Austin Maestro / MG Maestro Classic Tyres
British Leyland Maestro Tyres
Dunlop Denovo tyres are no longer manufactured and are not expected to return to production in the future.
1982 Austin Maestro
- The British Leyland Maestro 1.3 fits 145 R 13 classic tyres. We recommend fitting the 145HR13 PIRELLI CINTURATO CA67. If you require a tube for 145 R 13 tyres, the Michelin 13CG innertube is the right size.
- The British Leyland Maestro 1.3 L and 1.3 HLE fitted 155 R 13 radial tyres. We recommend fitting the 155 HR 13 Michelin XAS FF.
- The British Leyland Maestro 1.6L, 1.6 HLS, and the Maestro Vanden Plas fitted 165 R 13 radial tyres. We recommend fitting the 165R13 PIRELLI CINTURATO CN36.
- If you require innertubes for your 155 - 13 or 165 - 13 tyres we recommend the Michelin 13D innertube.
- If you have wider wheels fitted to your Maestro, in place of a 155 - 13 or 165 - 13 tyre, we recommend you fit 175/70 R 13 or 185/70 R 13 respectively. The rounded shoulders of these low-profile tyre carcasses will better maintain the progressive handling of the car.
- If you are replacing 155 R 13 with the size 175/70 R 13 we recommend the 175/70 VR 13 PIRELLI CINTURATO CN36.
- If you are replacing 165 R 13 with the size 185/70 R 13 we recommend the 185/70 VR 13 PIRELLI CINTURATO CN36.
- If you require innertubes for your 175/70 R 13 or 185/70 R 13 tyre, the Michelin 13E innertube is the best option.
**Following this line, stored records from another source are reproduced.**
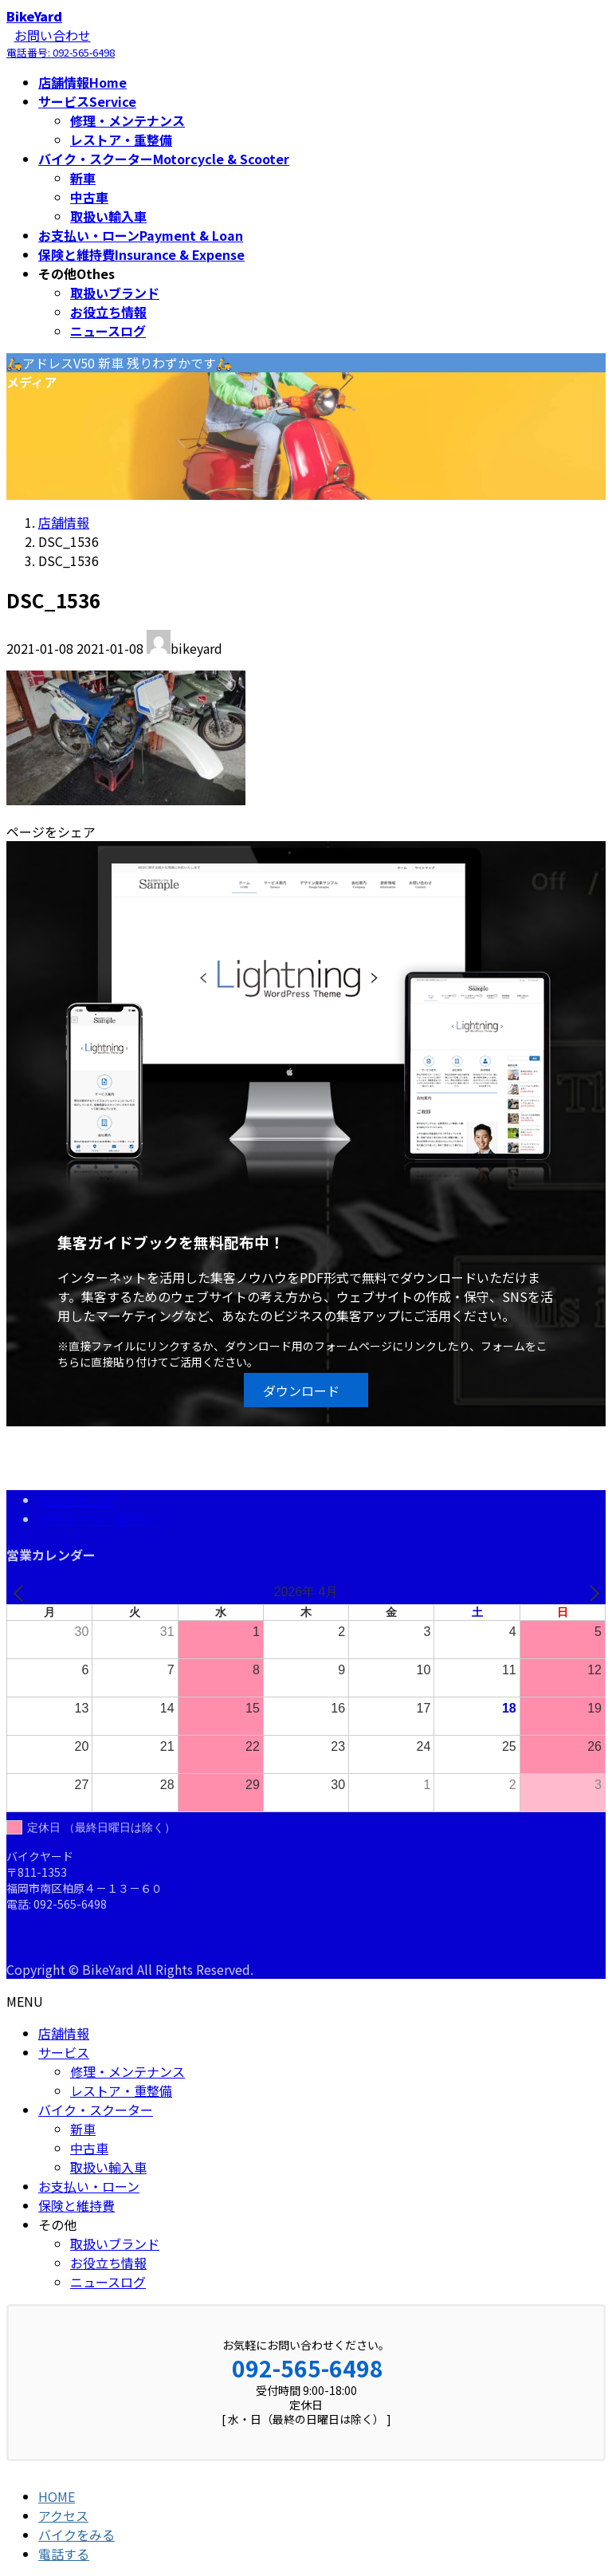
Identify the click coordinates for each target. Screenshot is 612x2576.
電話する (63, 2553)
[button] (305, 1390)
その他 (57, 2224)
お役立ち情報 (108, 311)
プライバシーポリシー (102, 1518)
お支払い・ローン (88, 2186)
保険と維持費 (76, 2205)
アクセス (63, 2515)
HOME (56, 2496)
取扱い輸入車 (108, 216)
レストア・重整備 (121, 139)
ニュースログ (108, 330)
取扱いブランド (114, 292)
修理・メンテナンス (127, 120)
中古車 (89, 196)
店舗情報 (63, 2033)
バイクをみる (76, 2534)
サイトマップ (76, 1499)
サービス (63, 2052)
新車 (83, 177)
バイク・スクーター (95, 2109)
Rover Maestro Classic Tyres
- The Rover Maestro 1.3 and 1.6 models fitted 155 R 13 or 165 R 13 tyres.
- The Maestro 2.0 Diesel fitted 175/70 R 14 tyres. Unfortunately no classic tyre manufacturers currently make a tyre in this size. Instead we recommend fitting the 195/60 VR 14 Michelin MXV3-A.
- The MG 2.0 EFi Maestro fitted 175/65 R 14 tyres. No classic tyre manufacturers currently make a classic tyre in the size 175/65 R 14. However we do stock the 185/60 VR 14 Michelin Pilot Exalto PE2.
- The Maestro MG 2.0i and MG Turbo fitted 185/55 R 15 tyres. We recommend fitting the 185/55 R 15 Michelin Pilot Exalto PE2.
For recommended tyre pressures for your model of Maestro, please see our Austin Maestro Tyre Pressure Guide below.
Austin Maestro Recommended Tyres
Other Options for Austin Maestro Tyres
Austin Maestro Tyre Pressures
|Model||Front (Psi)||Rear (Psi)|
|All 1.3L Maestro Models||26||28|
|All 1.6L Maestro Models||26||28|
|MG 2.0 EFi||28||26|
History of the Austin Maestro
The Maestro was devised as part of British Leyland's scheme to introduce a new range of mass-market models to be sold as the best new cars for the average UK consumer, whilst being equipped with state of the art components and technology. The Maestro replaced the Austin Allegro and Maxi. The Montego (Which was developed on the same platform) would replace the Austin Ambassador and Morris Ital. The Austin Maestro was given its name as Maestro was actually the second choice for the name of the car that would eventually become the Austin Metro.
The Maestro was initially well-received. Its roominess was described as a critical selling point, especially compared to its rivals, the Ford Sierra and Vauxhall Cavalier. However, the car soon built a reputation for poor build quality and unreliability. The Car was a reasonable success for British Leyland but it wasn't quite what they had hoped for as in 1987, Sales started to decline. The Maestro cars were rebadged as Rovers in 1987, little was changed in the Maestro, it was kept in production mainly to cater for the budget end of the market and was still sold as fleets, meanwhile, Rover's models were pushed further upmarket. Standard production of the Maestro was discontinued in 1994, being replaced by the Rover 600. Some Maestro cars were produced in kit form, but this didn't last, as BMW's takeover of Rover shut this production down.